"We probably won’t survive.”
Not five minutes after David Sandusky sent out a press release announcing that he would be shuttering BEAST Butchery & Block for everything but takeout and dining services, the pitmaster and restaurateur offered a sobering analysis of his future in the industry. Not yet a year ago, Sandusky and his wife, Meggan, took a huge leap, expanding their critically acclaimed Belleville smokehouse, BEAST Craft BBQ, to this side of the river. Their vision was ambitious: A smokehouse, butcher and grocery shop and a live-fire demo kitchen and events space where Sandusky planned to offer a chef’s table-style, fine-dining take on barbecue.
From June 2019 until March 16, 2020, the Sanduskys were chugging along. There had been struggles along the way – business had started out slower than they’d hoped, bills piled up – but they’d made the right adjustments and seemed to be finally figuring things out. Then COVID-19 hit.
“I had to lay off 45 people,” Sandusky says. “I think the restaurant industry needed a correction, but not like this. This is devastation. We’re going to be lucky to come out of this. I’m hopeful people will come out on the back end of this and want to spend money on dining and stretch their legs again, but I am worried that they will be extremely conservative with their cash – and rightfully so. If this isn’t a long thing, I hope we can pull out of this. Barely.”

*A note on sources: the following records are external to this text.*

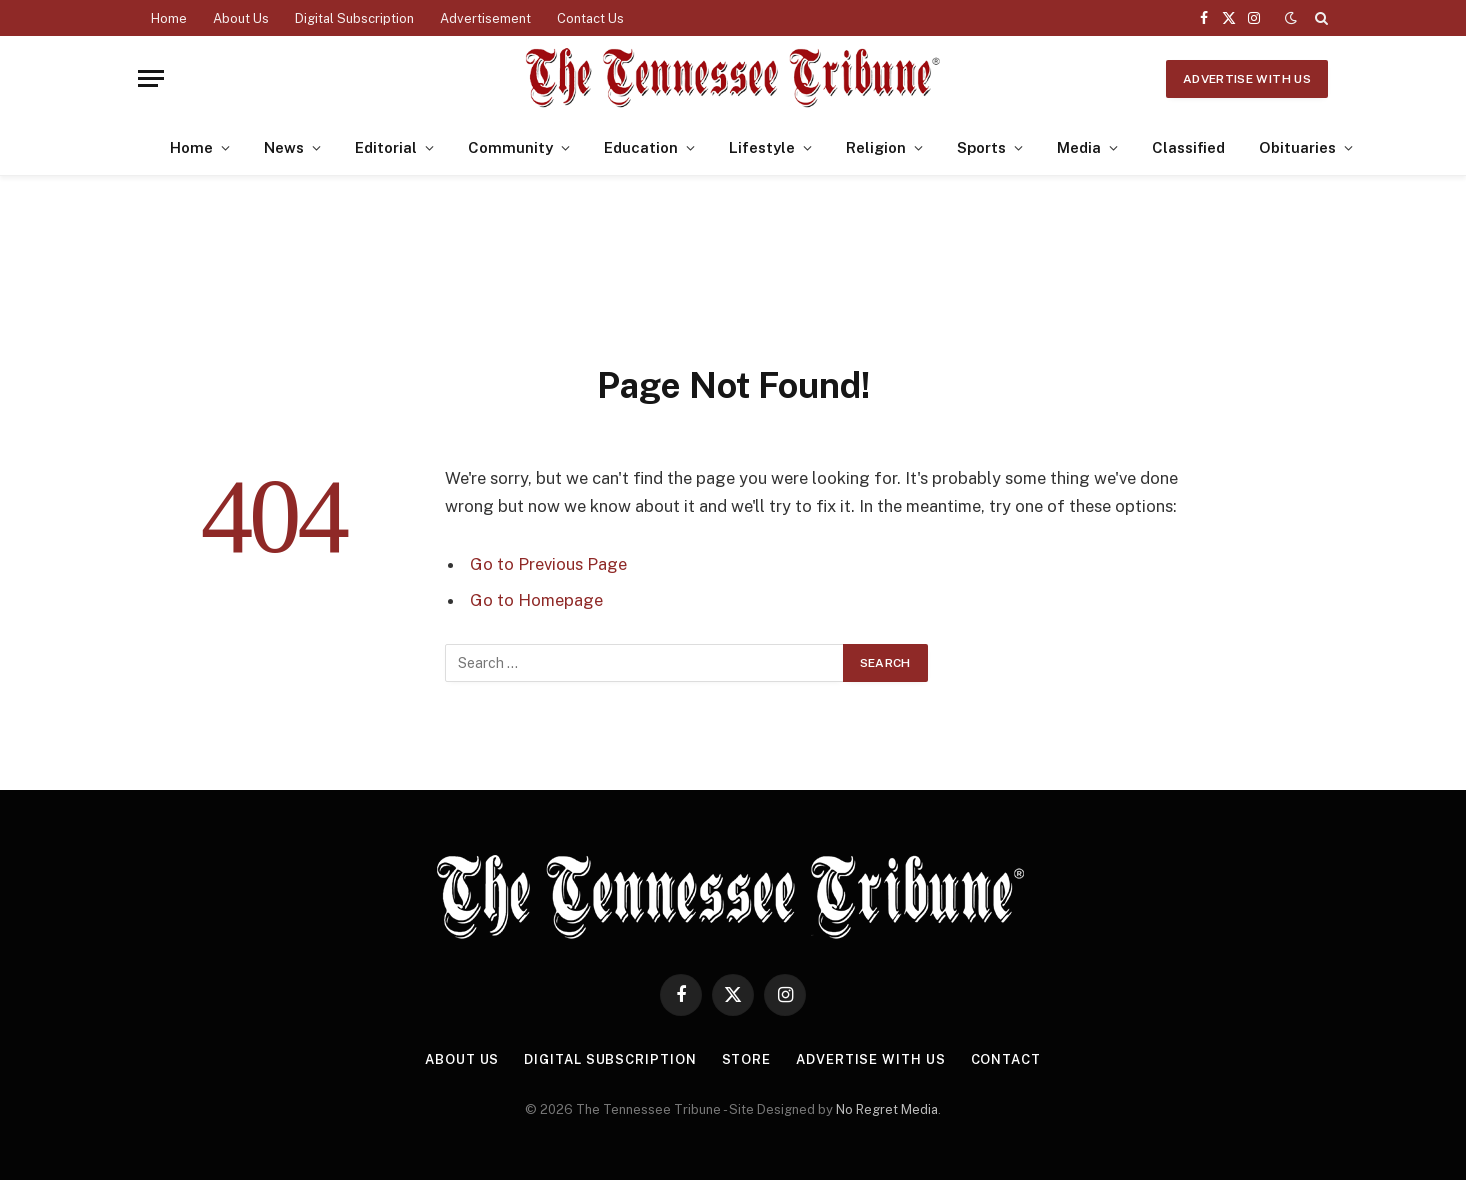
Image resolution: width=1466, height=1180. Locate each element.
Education (641, 147)
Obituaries (1297, 147)
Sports (981, 147)
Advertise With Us (1247, 79)
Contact (1006, 1059)
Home (169, 18)
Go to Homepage (536, 600)
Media (1079, 147)
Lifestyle (762, 147)
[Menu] (151, 78)
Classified (1188, 147)
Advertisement (485, 18)
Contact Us (590, 18)
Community (510, 147)
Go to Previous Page (548, 564)
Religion (876, 147)
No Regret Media (887, 1109)
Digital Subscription (354, 18)
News (284, 147)
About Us (241, 18)
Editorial (386, 147)
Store (747, 1059)
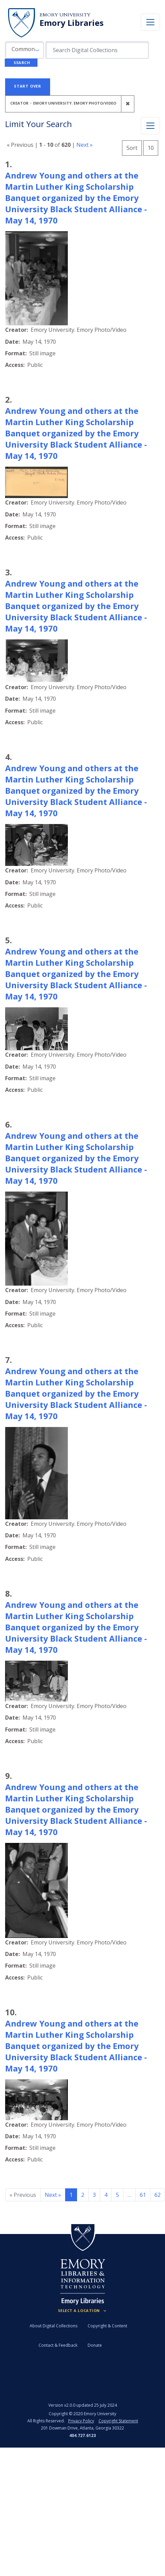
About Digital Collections (53, 2326)
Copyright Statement (118, 2421)
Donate (95, 2345)
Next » (84, 145)
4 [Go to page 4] (105, 2195)
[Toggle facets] (150, 125)
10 (153, 147)
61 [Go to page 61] (143, 2195)
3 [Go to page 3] (94, 2195)
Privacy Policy (81, 2421)
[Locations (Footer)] (82, 2311)
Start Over (27, 86)
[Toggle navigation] (150, 22)
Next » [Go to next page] (53, 2195)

The Sanduskys are far from alone in their struggles. In mere weeks, the St. Louis restaurant community as a whole has gone from touting several James Beard Award nominations as a sign of its ascendance to having its very existence threatened by a global pandemic. The speed with which the coronavirus disaster hit business owners, employees and vendors has been dizzying. At the beginning of March, the local restaurant scene was collectively urging diners to come out and show their support for the hospitality industry by patronizing local businesses.
By the month’s second week, most businesses had gone to takeout and delivery operations only. Those who hadn’t made this move had the decision made for them on March 17, when leaders from St. Louis city, St. Louis County, St. Charles County and Franklin County ordered all restaurants and bars closed for dine-in service. At press time, no timeline has been given for how long the restrictions on dine-in business will last. St. Charles County Executive Steve Ehlmann struck an optimistic, tone-deaf, chord at the press conference announcing the declaration, saying that, while he understood the negative impact this would have on small businesses, he was confident they would figure it out.
“We’re not closing businesses. We’re just changing the way they do business,” Ehlmann explained. “Personally, I have a lot of faith in our small business people, our restaurateurs and all the people impacted by this. They’re going to find a way to still provide the services that they provide and make the money that they need to make to pay their bills and pay their employees. I predict you’re going to see some very original thinking here. I know for sure people aren’t going to stop eating …”
What Ehlmann’s Pollyanna-like optimism in the restaurant industry’s ability to problem solve its way out of this mess fails to get is that in the food business there is no time allowance for “original thinking” – what we are looking at is the distinct possibility that the St. Louis restaurant scene, like every restaurant scene around the world, will look vastly different when the threat from COVID-19 is over.
Joel Crespo, who co-owns Guerrilla Street food with his business partner, Brian Hardesty, has a bleak picture of what that future might look like.
“Your favorite places are going to be gone,” Crespo says. “Then they’ll be replaced by what? Big corporate places and chains and places with million-dollar investors? That’s what the landscape could look like when all of these great places go away. This is going to be earth shattering for a lot of people.”